Packard 250 convertible concept (1951)

Nash Motors president George Mason approached Packard about a merger in the early 1950s, believing that the days for independent car manufacturers were numbered. Packard was reluctant. 1953 brought about a short-term reversal of fortune and prospects looked better, but 1954 was again a down year for Packard.

On October 1, 1954, Packard merged with Studebaker creating the Studebaker-Packard Corporation. Initially, Packard's executive team had hoped Studebaker's larger network of dealers would help increase sales. At first Nance believed that Studebaker's volume could sustain the companies, however once Nance and other Packard officials discovered that Studebaker's finances were more dire than previously believed.

Packard's up-again and down-again sales continued, with a profitable year in 1955 thanks to the introduction of Packard's first V-8 engines that model year—although a complete retooling for the 1955 models resulted in products so poorly made that hundreds of cars had to be repaired by dealers before they could be sold to the public. This set the stage for a disastrous 1956, which saw production drop to its lowest levels since World War I.

Packard Patrician  concept (1952)

1956 saw the launch of Clipper as a stand alone marque and as well as the launch of the Packard Executive, Packard's new entry level car priced to compete against Chrysler and Buick. However Packard dealers began to complain that consumers weren't buying Clippers because the cars weren't Packards. At first Nance refused to rebadge the Clipper as a Packard, but the dealers pushed back. In the end, Nance begrudgingly agreed to start badging the cars as "Clipper, by Packard."

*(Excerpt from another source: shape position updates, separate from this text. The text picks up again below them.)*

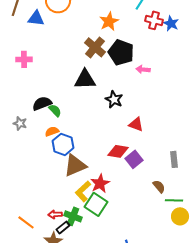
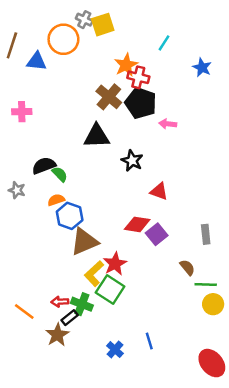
red cross: (154, 20) -> (138, 77), moved

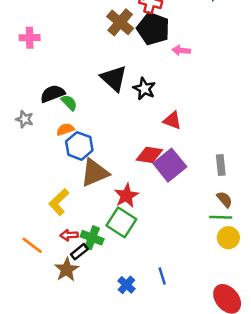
black triangle: (97, 136) -> (114, 78), moved, turned 44
purple square: (157, 234) -> (170, 165), size x1.4
brown semicircle: (187, 267) -> (225, 199), moved
yellow L-shape: (94, 274) -> (59, 202), moved

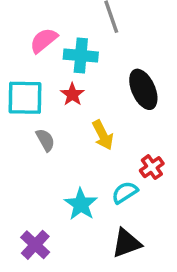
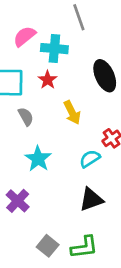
cyan star: (81, 204) -> (38, 159), moved

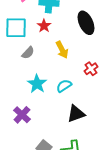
gray semicircle: (26, 117) -> (28, 53), turned 72
cyan semicircle: (90, 159) -> (64, 86), moved

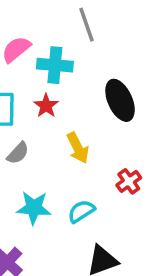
cyan star: (37, 84) -> (34, 208), turned -30

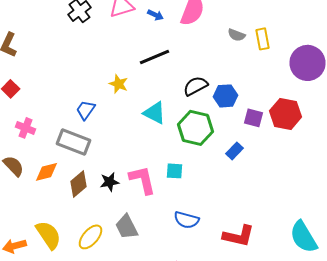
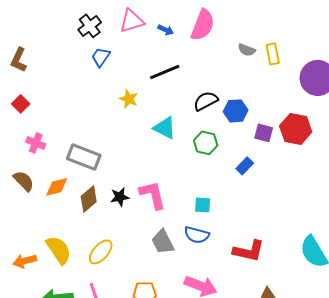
blue trapezoid: (86, 110) -> (101, 57), moved
green hexagon: (196, 128) -> (206, 143), size x0.7
cyan square: (174, 171) -> (203, 205), moved
gray trapezoid: (126, 227) -> (163, 242), moved

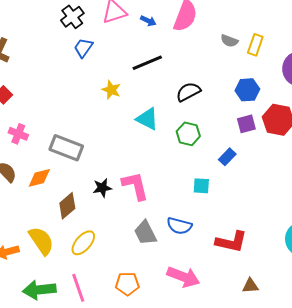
yellow rectangle: (273, 54) -> (255, 45), turned 30
blue hexagon: (236, 111) -> (247, 90), moved
purple square: (264, 133) -> (246, 124), turned -30
brown diamond: (89, 199) -> (67, 206), moved
cyan square: (203, 205) -> (201, 186), moved

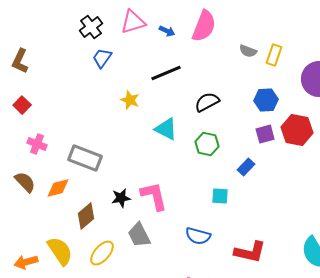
gray trapezoid: (145, 233) -> (139, 235), moved

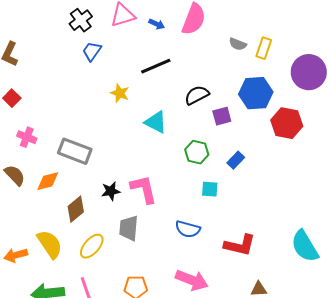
blue hexagon: (266, 100) -> (256, 93), size x1.4
purple square: (265, 134) -> (222, 116), moved
green hexagon: (207, 144) -> (197, 152), moved
gray trapezoid: (139, 235) -> (129, 228), turned 32

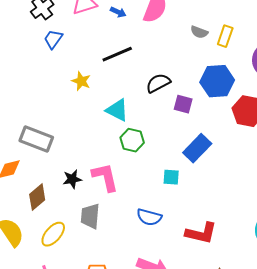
purple square: (222, 116) -> (183, 104), turned 30
green hexagon: (197, 152) -> (132, 140), moved
blue rectangle: (236, 160) -> (197, 148), size x1.6

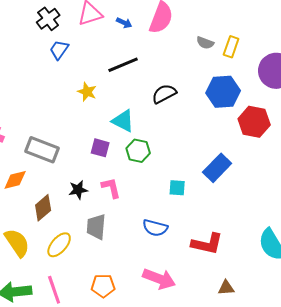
purple square: (183, 104) -> (100, 148), moved
blue rectangle: (197, 148) -> (217, 168), moved
pink L-shape: (105, 177) -> (111, 188), size x0.7

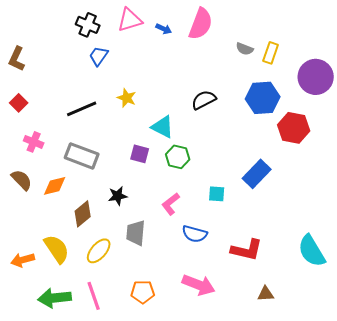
black cross: (48, 19) -> (88, 25), turned -30
black line: (123, 65) -> (82, 109), moved
pink L-shape: (111, 188) -> (171, 204), moved, turned -115

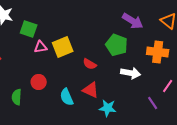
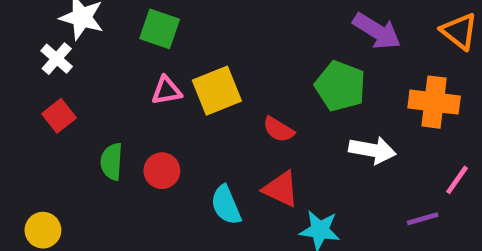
green square: (29, 29) -> (160, 29), moved
green semicircle: (17, 97) -> (112, 162), moved
purple line: (153, 103) -> (423, 219), turned -72

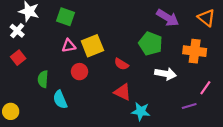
red circle: (162, 171) -> (79, 72), moved
cyan semicircle: (226, 205) -> (60, 100), moved

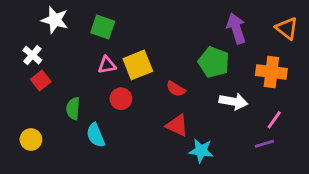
purple arrow: (168, 18) -> (236, 28), turned -140
white cross: (17, 31) -> (32, 55), moved
pink line: (205, 88) -> (274, 120), moved
yellow circle: (11, 111) -> (31, 139), moved

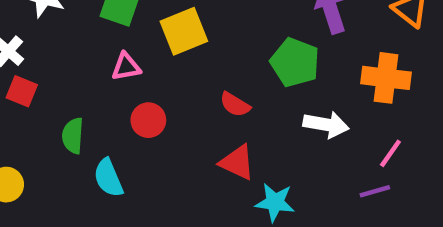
yellow square: (138, 65) -> (184, 31), moved
red square: (41, 80) -> (22, 91), turned -30

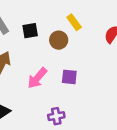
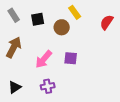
purple cross: (56, 116) -> (48, 86), moved

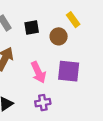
purple square: (71, 58) -> (69, 71), size x1.5
pink arrow: (44, 59) -> (38, 72), turned -66

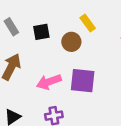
pink arrow: (38, 72) -> (49, 82), turned 95

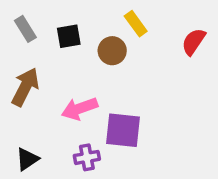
purple square: (83, 81) -> (123, 130), moved

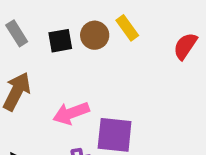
brown circle: (112, 51) -> (95, 35), moved

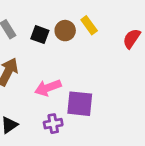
black square: (60, 41) -> (40, 35), turned 30

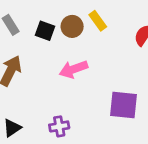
pink arrow: (48, 88) -> (74, 69), moved
purple square: (80, 104) -> (124, 105), moved

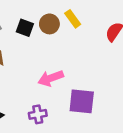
pink arrow: (74, 69) -> (51, 78), moved
purple square: (124, 105) -> (82, 101), moved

Packard had been selling engines and transmissions to American Motors, but a parts dispute with Romney ended this arrangement in April of 1956. The company severely in debt, its creditors ordered the old Packard plants to close on August 15, 1956, and Nance left the company which then entered in to a contractual management agreement with aircraft maker Curtiss-Wright.

In 1957 and 1958, a Studebaker-based car bearing the Packard Clipper nameplate appeared on the market, but sales were slow. These badge engineered Studebakers were derisively referred to as Packardbakers by the press and consumers and failed to sell in sufficient numbers to keep the marque afloat.

Packard Pininfarina Coupe  concept (1952)

While the 1957 Packard Clipper was less Packard than it was a very good Studebaker, the cars sold in limited numbers – which was attributed to Packard dealers dropping the franchises and consumers fearful of buying a car that could be an orphaned make soon.

The 1958 models bowed with no series name, simply as "Packard". In addition to the knowledge that these cars were the gasp by what had been thirty years before the biggest selling luxury car in the United States, their annual make-over on a budget usually set aside for a door-handle design at GM was awkward.

Studebaker pulled the Packard nameplate from the marketplace in 1959 to focus instead on its compact Lark.

Packard Caribbean  concept (1953)

In the Early 1960s, Studebaker-Packard was approached by French car maker Facel-Vega about the possibility rebadging the company's Facel-Vega Excellence sedan as a "Packard" for sale in North America. Daimler-Benz, which was under a distribution agreement with Studebaker-Packard, threatened to pull out of the 1958 marketing agreement, which would have cost Studebaker-Packard more in revenue than they could have made from the badge-engineered Packard.